We believe that the facts here do not reveal a reasonable expectation of privacy such that, after Hildreth properly seized the bag, he acted unreasonably in looking into it at the scene. To hold otherwise would require us to tell the officer that although he knew the bag contained what appeared to be marijuana in its pouch, he could not look in the main compartment of the bag by pushing aside the flap.
We must also consider the events at the station. After Hildreth saw the bag of marijuana protruding from the exterior pouch and also saw bags of marijuana in the main part of the bag, we think the fourth amendment did not require him to obtain a warrant before unlatching the bag and removing the contents. Events flowed in natural sequence. True, Hildreth then saw other items, but he had already seen what appeared to be marijuana on the outside and also on the inside. To require a warrant at this point would exalt form over substance and require us to tell the officer that although he had looked inside the main compartment of the bag he could not open it up and empty it out. In sum, under the particular circumstances of this case the officer's conduct at the scene and at the station house does not appear to constitute an unreasonable search and seizure.
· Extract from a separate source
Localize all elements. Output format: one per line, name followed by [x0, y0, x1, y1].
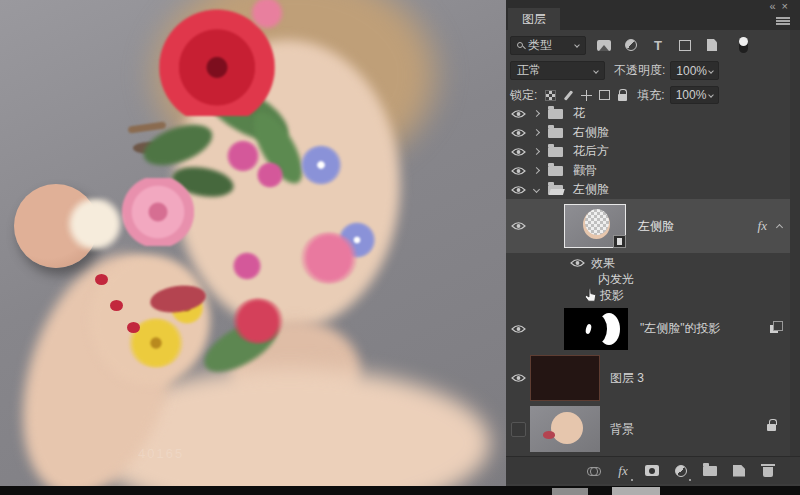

In so holding we fully appreciate the constrictions of Sanders and Chadwick in the search and seizure of containers and the necessity of applying those decisions with full vigor whether a car is or is not involved. We do not believe, however, that those cases hold a warrantless search and seizure of a container is never permissible under any state of facts. This state of facts appears to us to render the search and seizure reasonable.
The trial court decided the Fourth Amendment issue correctly.